# Wingmaster, Date Made ? and Choke ?



## ctkenc (Jun 9, 2009)

Just bought a really nice Wingmaster, 12 ga, and would like to know when it was made and which Choke may be on it. The seller did not have any reliable info.

26" BBl. for 2 3/4" Shells, plain barrel, no rib, bead sight, no lock on the safety.
Serial # is "[email protected]@@ V"
Barrel does not tell me which Choke it is .... has a "V" stamped on on the left side
and a "REP" inside a circle, followed by a "J" stamped on the other side ...
both sides have a few miscellaneous other stampings, od characters and shapes, symbols, stars etc.
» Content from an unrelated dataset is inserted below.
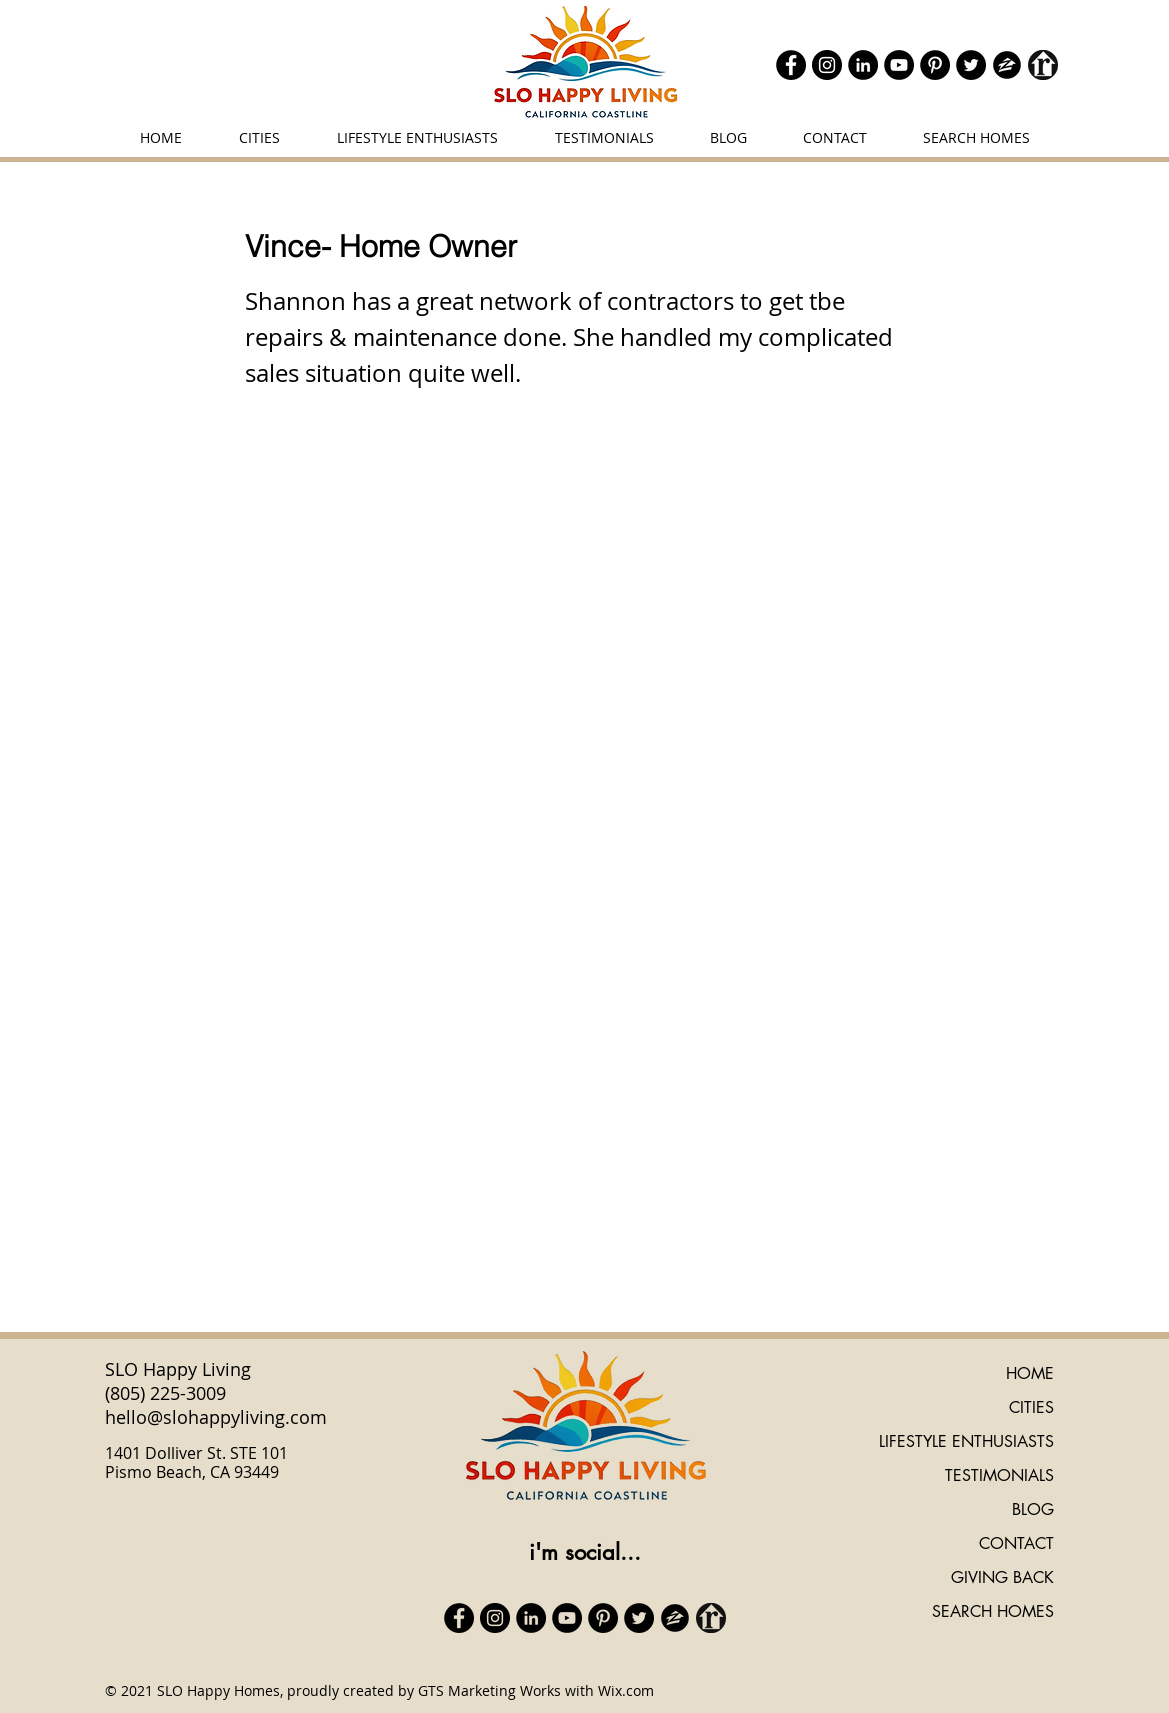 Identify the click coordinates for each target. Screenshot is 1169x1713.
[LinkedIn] (863, 65)
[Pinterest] (935, 65)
If I buy a new Barrel for it from Remington, with a Vent Rib, I'll still be restriced to 2 3/4 shells, right? Is it the Barrel or the Gun that definces which size shells that can be used?
Newbie question, duh :lol:


----------



## ctkenc (Jun 9, 2009)

I found the "Choke" stamping "Imp Cyl."
.... had to hold it in just the right light as the stamping is fairly small and fine.


----------



## jkolson (Mar 22, 2006)

My best advise would be to check out www.shotgunworld.com


----------



## swenny (Jul 29, 2008)

if you got a v on left hand side of bbl down by the receiver it was made in 1979-check out rimfire central.com go to forums than to remington than look for a sticky about rem. codes towards the top of page. good luck.......


----------